Reforming Wisconsin's marijuana laws to align with the people's support for medical marijuana is an important part of the governor's plan. But so, too, is addressing the social and racial justice aspect of marijuana use. 

  • Under the governor's proposal, a physician, or a practitioner under the direction of a physician, can recommend the use of medical marijuana to alleviate symptoms related to medical conditions such as cancer, glaucoma, post- traumatic stress disorder, chronic pain, severe nausea, and seizures.

    • The governor’s budget decriminalizes small amounts of marijuana by eliminating the penalty for possession, distribution, or manufacturing of 25 grams of marijuana or less.

    • The governor believes it is time for Wisconsin to join 33 states, the District of Columbia, Guam, and Puerto Rico, that have approved a comprehensive public medical marijuana/cannabis program.

    • Last year, nearly one million voters in 16 counties and two cities in Wisconsin voted to approve non- binding referenda asking if marijuana should be legal for medical or recreational use. These referenda all passed by significant majorities.

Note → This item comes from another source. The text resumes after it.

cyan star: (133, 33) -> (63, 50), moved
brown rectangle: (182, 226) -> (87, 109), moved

    • The governor’s budget allows a person serving a sentence or on probation for the possession, distribution or manufacture of 25 grams of marijuana or fewer to request dismissal of the conviction and provide a means for persons convicted under prior law to petition a court for the expungement of their conviction.

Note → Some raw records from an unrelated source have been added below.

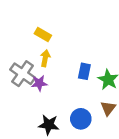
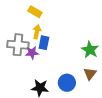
blue rectangle: (84, 71) -> (44, 43), moved
gray cross: (23, 74) -> (18, 45), turned -30

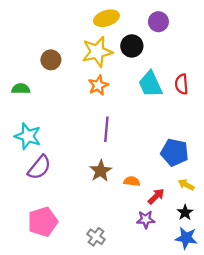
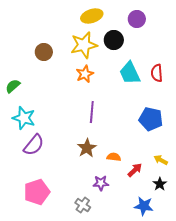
green semicircle: (21, 89) -> (13, 86), moved, turned -42
blue pentagon: (175, 152) -> (151, 119), moved
purple star: (146, 219) -> (101, 183), moved
blue star: (186, 238) -> (144, 206), moved

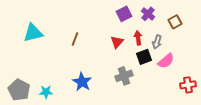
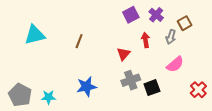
red triangle: (117, 42) -> (123, 54), moved
gray arrow: (157, 42) -> (171, 37), moved
black square: (144, 57) -> (152, 88), moved
blue star: (82, 82) -> (86, 87), turned 30
red cross: (188, 85) -> (198, 90), turned -35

  • Criminal justice reform is an area where Republicans and Democrats should be able to work together. That starts with our juvenile justice system and making sure that our kids are safe and have a chance to be rehabilitated so they can get back into our communities and be successful.

    • The governor is committed to closing Lincoln Hills as soon as possible and has instructed the involved departments, DOC, DCF, DHS and DOA, to collaborate to find efficiencies in the process of closing Lincoln Hills/Copper Lake and creation of new facilities.

      • In partnership with the legislative authors of 2017 Act 185, he is committed to finding the fastest and safest path to closing the facilities and relocating the children.

      • Because the governor is committed to making sure the necessary resources are available to provide alternate housing to youth at Lincoln Hills as soon as possible, the governor’s budget makes significant increased investments in Type 1 and Secured Residential Care Centers for Children and Youth (SRCCCY) funding.

    • The governor’s budget reverts jurisdiction of 17-year-old offenders from adult court to juvenile court for acts committed on or after January 1, 2021.

      • The proposal provides sum sufficient funding to Wisconsin counties to cover eligible costs associated with returning these youth to the juvenile justice system.

      • Scientists agree that adolescent brains do not fully develop until around age 25 and the U.S. Supreme Court has recognized that juveniles are not as culpable as adults due to brain development.

    • The governor’s budget provides an additional $1 million GPR annually for the Treatment, Alternatives and Diversion (TAD) program and sets aside $500,000 for counties that do not currently have a TAD program. The TAD program provides nonviolent offenders with substance abuse treatment and case management as an alternative to jail or prison. For every $1.00 spent on TAD, the criminal justice system saves $1.96.